En León, Villa estableció su cuartel en la “Casa de las Monas”, mientras que su Estado Mayor se alojaba en el Hotel Francés, donde la música, los vítores y las risas resonaban constantemente, provenientes de las damas que atendían a los altos mandos militares, disfrutando de estimulantes tragos de coñac. Según el exgobernador Rafael Corrales Ayala, “la Revolución se hizo con coñac, no con tequila”. Zapata bebía coñac, aprendió en la hacienda de los Alatorre, donde sirvió de caballerango. 

El tres de junio, el general Felipe Ángeles lanzó la mayor carga de artillería jamás vista hasta entonces en la época revolucionaria. Esto permitió a Villa romper el cerco obregonista y alcanzar con un obús al general Obregón, desgarrándole el brazo. El encuentro tuvo lugar en la hacienda de Santa Ana del Conde, donde Obregón fue atendido y se le amputó el brazo derecho.

Obregón, quien nunca había sido derrotado en batalla, intentó suicidarse con su pistola, pero fue detenido por el general Benjamín Gil. Mientras tanto, Villa continuaba sus ataques con caballería y artillería y estuvo muy cerca de cambiar el curso de la historia en esta región del Bajío, cuna de la independencia y donde cincuenta años atrás los liberales habían derrotado a los conservadores en Silao.

Reorganizando sus fuerzas, con Benjamín Gil al frente y acompañado por Murguía, Manzo, Diéguez, se lanzaron con furia para desarticular la columna vertebral de la División del Norte: su caballería, liderada por el legendario Rodolfo Fierro, uno de los lugartenientes más confiables de Villa, su pistolero y ejecutor.

Se libraron cruentos combates en lugares como Los Otates, La Luz, Solana, El Resplandor, entre otros.

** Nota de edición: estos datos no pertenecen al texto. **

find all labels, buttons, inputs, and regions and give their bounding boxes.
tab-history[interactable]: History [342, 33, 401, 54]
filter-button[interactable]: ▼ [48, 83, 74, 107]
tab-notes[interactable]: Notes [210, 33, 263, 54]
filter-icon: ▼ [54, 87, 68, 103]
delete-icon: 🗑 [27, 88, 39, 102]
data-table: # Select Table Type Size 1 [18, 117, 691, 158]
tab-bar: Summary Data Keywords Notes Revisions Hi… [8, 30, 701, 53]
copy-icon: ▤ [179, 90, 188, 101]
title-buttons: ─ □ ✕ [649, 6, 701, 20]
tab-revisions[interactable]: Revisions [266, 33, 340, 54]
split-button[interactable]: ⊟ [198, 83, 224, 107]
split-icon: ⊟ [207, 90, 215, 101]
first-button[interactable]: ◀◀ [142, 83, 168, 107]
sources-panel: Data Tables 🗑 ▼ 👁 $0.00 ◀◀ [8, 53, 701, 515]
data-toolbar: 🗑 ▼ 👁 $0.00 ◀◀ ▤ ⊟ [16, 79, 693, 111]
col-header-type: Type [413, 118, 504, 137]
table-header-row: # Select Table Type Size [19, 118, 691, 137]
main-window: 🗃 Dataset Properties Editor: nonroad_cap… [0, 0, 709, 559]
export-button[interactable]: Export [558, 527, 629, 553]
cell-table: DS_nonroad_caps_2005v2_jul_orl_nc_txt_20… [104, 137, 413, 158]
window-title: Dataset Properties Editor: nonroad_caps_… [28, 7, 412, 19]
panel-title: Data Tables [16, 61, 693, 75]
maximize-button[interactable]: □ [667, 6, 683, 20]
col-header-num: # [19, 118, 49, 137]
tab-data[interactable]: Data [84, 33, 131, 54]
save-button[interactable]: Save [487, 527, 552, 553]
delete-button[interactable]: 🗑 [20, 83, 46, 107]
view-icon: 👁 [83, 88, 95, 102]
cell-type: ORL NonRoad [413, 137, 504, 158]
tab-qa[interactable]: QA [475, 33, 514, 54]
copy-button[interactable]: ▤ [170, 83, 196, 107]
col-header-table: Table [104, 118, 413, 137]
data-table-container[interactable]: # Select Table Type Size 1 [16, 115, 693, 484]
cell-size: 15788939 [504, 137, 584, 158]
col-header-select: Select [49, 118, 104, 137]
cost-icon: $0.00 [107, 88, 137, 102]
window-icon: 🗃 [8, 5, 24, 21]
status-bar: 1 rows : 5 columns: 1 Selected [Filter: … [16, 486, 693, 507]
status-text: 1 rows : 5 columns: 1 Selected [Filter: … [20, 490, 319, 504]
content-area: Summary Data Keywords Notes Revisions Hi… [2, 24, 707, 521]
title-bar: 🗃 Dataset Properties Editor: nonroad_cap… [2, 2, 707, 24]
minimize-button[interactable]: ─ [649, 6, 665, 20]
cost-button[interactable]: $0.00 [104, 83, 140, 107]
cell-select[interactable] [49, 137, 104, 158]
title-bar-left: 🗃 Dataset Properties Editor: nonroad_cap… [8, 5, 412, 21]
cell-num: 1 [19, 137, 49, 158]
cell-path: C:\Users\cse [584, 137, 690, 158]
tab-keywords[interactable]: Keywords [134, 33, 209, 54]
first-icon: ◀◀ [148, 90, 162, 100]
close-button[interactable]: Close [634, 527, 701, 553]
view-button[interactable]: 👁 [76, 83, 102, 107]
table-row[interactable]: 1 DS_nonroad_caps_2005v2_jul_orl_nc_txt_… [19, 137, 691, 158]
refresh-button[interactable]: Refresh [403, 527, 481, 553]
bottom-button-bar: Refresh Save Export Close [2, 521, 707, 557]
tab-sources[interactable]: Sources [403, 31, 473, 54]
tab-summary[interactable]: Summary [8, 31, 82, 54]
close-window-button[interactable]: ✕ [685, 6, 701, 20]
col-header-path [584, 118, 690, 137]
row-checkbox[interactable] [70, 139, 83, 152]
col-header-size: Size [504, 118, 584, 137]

Finalmente, después de treinta y cuatro días de lucha, miedo, hambre y angustia para los habitantes de la ciudad, Francisco Villa fue derrotado definitivamente en León.

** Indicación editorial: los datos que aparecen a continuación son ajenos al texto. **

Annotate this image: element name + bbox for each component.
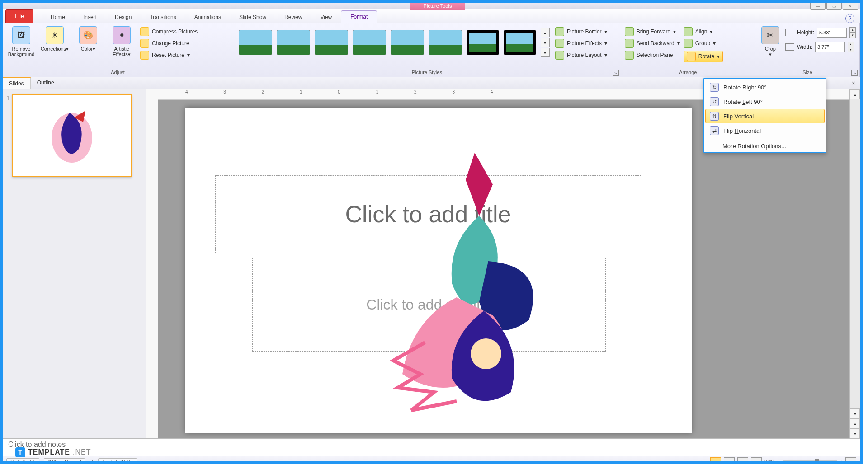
change-picture-button[interactable]: Change Picture [140, 39, 198, 48]
width-down-button[interactable]: ▾ [848, 47, 854, 52]
minimize-button[interactable]: — [810, 3, 826, 10]
corrections-button[interactable]: ☀ Corrections▾ [40, 25, 70, 52]
width-input[interactable]: 3.77" [815, 42, 845, 52]
selection-pane-label: Selection Pane [637, 52, 673, 58]
crop-button[interactable]: ✂ Crop▾ [759, 25, 782, 57]
style-thumb[interactable] [315, 30, 348, 55]
slide-thumbnail[interactable]: 1 [6, 94, 142, 177]
picture-styles-gallery[interactable]: ▴ ▾ ▾ [237, 25, 552, 60]
picture-effects-button[interactable]: Picture Effects ▾ [555, 39, 607, 48]
gallery-up-button[interactable]: ▴ [541, 28, 550, 37]
language-indicator[interactable]: English (U.S.) [98, 458, 137, 464]
chevron-down-icon: ▾ [677, 40, 680, 47]
picture-effects-label: Picture Effects [567, 40, 602, 47]
tab-format[interactable]: Format [341, 10, 377, 23]
remove-background-button[interactable]: 🖼 Remove Background [6, 25, 36, 57]
scroll-up-button[interactable]: ▴ [850, 89, 860, 99]
height-input[interactable]: 5.33" [817, 28, 847, 38]
flip-horizontal-icon: ⇄ [710, 126, 719, 135]
artistic-effects-label: Artistic Effects [113, 46, 129, 57]
height-down-button[interactable]: ▾ [849, 33, 856, 38]
color-button[interactable]: 🎨 Color▾ [73, 25, 103, 52]
style-thumb[interactable] [239, 30, 272, 55]
remove-background-icon: 🖼 [12, 26, 30, 44]
artistic-effects-button[interactable]: ✦ Artistic Effects▾ [107, 25, 137, 57]
file-tab[interactable]: File [5, 9, 33, 23]
slides-tab[interactable]: Slides [3, 77, 31, 89]
reset-picture-button[interactable]: Reset Picture ▾ [140, 51, 198, 60]
slideshow-view-button[interactable] [751, 457, 762, 464]
zoom-out-button[interactable]: − [777, 459, 780, 464]
sorter-view-button[interactable] [724, 457, 735, 464]
tab-review[interactable]: Review [275, 11, 311, 23]
rotate-left-icon: ↺ [710, 97, 719, 106]
rotate-right-90-item[interactable]: ↻Rotate Right 90° [705, 80, 825, 94]
spellcheck-icon[interactable]: ✔ [90, 459, 94, 464]
more-rotation-options-item[interactable]: More Rotation Options... [705, 140, 825, 152]
close-panel-button[interactable]: × [847, 77, 860, 89]
outline-tab[interactable]: Outline [31, 77, 61, 89]
slide-indicator: Slide 1 of 1 [6, 458, 39, 464]
style-thumb[interactable] [353, 30, 386, 55]
style-thumb[interactable] [277, 30, 310, 55]
menu-separator [705, 139, 825, 139]
notes-pane[interactable]: Click to add notes [3, 438, 860, 456]
watermark-suffix: .NET [73, 448, 91, 456]
scroll-track[interactable] [850, 99, 860, 408]
height-up-button[interactable]: ▴ [849, 27, 856, 33]
gallery-down-button[interactable]: ▾ [541, 38, 550, 47]
tab-insert[interactable]: Insert [74, 11, 106, 23]
tab-view[interactable]: View [311, 11, 341, 23]
help-icon[interactable]: ? [845, 14, 854, 23]
zoom-slider[interactable] [783, 460, 837, 463]
maximize-button[interactable]: ▭ [826, 3, 842, 10]
send-backward-button[interactable]: Send Backward ▾ [625, 39, 680, 48]
style-thumb[interactable] [391, 30, 424, 55]
tab-slide-show[interactable]: Slide Show [230, 11, 275, 23]
picture-border-button[interactable]: Picture Border ▾ [555, 27, 607, 36]
zoom-in-button[interactable]: + [840, 459, 843, 464]
height-field[interactable]: Height: 5.33" ▴▾ [785, 27, 856, 38]
flip-vertical-item[interactable]: ⇅Flip Vertical [705, 109, 825, 123]
compress-pictures-button[interactable]: Compress Pictures [140, 27, 198, 36]
normal-view-button[interactable] [710, 457, 721, 464]
tab-animations[interactable]: Animations [185, 11, 230, 23]
bring-forward-button[interactable]: Bring Forward ▾ [625, 27, 680, 36]
group-button[interactable]: Group ▾ [684, 39, 723, 48]
dialog-launcher-button[interactable]: ↘ [851, 70, 858, 76]
adjust-group-label: Adjust [6, 69, 229, 76]
tab-design[interactable]: Design [106, 11, 141, 23]
reading-view-button[interactable] [737, 457, 748, 464]
picture-layout-button[interactable]: Picture Layout ▾ [555, 51, 607, 60]
selected-picture[interactable] [375, 148, 565, 419]
gallery-more-button[interactable]: ▾ [541, 48, 550, 57]
align-button[interactable]: Align ▾ [684, 27, 723, 36]
align-label: Align [695, 28, 708, 35]
rotate-button[interactable]: Rotate ▾ [684, 51, 723, 62]
style-thumb[interactable] [504, 30, 536, 55]
zoom-slider-thumb[interactable] [815, 459, 819, 464]
prev-slide-button[interactable]: ▴ [850, 418, 860, 428]
next-slide-button[interactable]: ▾ [850, 428, 860, 438]
style-thumb[interactable] [429, 30, 462, 55]
slide-thumbnails-panel[interactable]: 1 [3, 89, 146, 438]
theme-indicator: "Office Theme" [44, 458, 85, 464]
slide-preview[interactable] [12, 94, 132, 177]
change-picture-label: Change Picture [152, 40, 189, 47]
width-up-button[interactable]: ▴ [848, 42, 854, 47]
width-field[interactable]: Width: 3.77" ▴▾ [785, 42, 856, 52]
dialog-launcher-button[interactable]: ↘ [613, 70, 619, 76]
close-window-button[interactable]: × [843, 3, 858, 10]
selection-pane-button[interactable]: Selection Pane [625, 51, 680, 60]
scroll-down-button[interactable]: ▾ [850, 408, 860, 418]
size-group-label: Size ↘ [759, 69, 856, 76]
tab-home[interactable]: Home [42, 11, 74, 23]
vertical-scrollbar[interactable]: ▴ ▾ ▴ ▾ [849, 89, 860, 438]
slide-canvas[interactable]: Click to add title Click to add subtitle [185, 108, 692, 433]
rotate-left-90-item[interactable]: ↺Rotate Left 90° [705, 94, 825, 109]
title-bar: Picture Tools — ▭ × [3, 3, 860, 9]
fit-to-window-button[interactable] [845, 457, 856, 464]
flip-horizontal-item[interactable]: ⇄Flip Horizontal [705, 123, 825, 138]
tab-transitions[interactable]: Transitions [141, 11, 185, 23]
style-thumb[interactable] [467, 30, 499, 55]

Pero hoy en día, surge la pregunta: ¿Fracasó la Revolución, quedó inconclusa o no justificó la muerte de más de un millón de mexicanos? Las palabras de Luis Cabrera retumban en la historia, advirtiendo sobre el peligro de cerrar la herida sin haber erradicado el mal que se pretendía extirpar. Si por miedo se cerraron esa herida, el sacrificio habrá sido en vano y la historia podría maldecir a quienes tomaron esa decisión.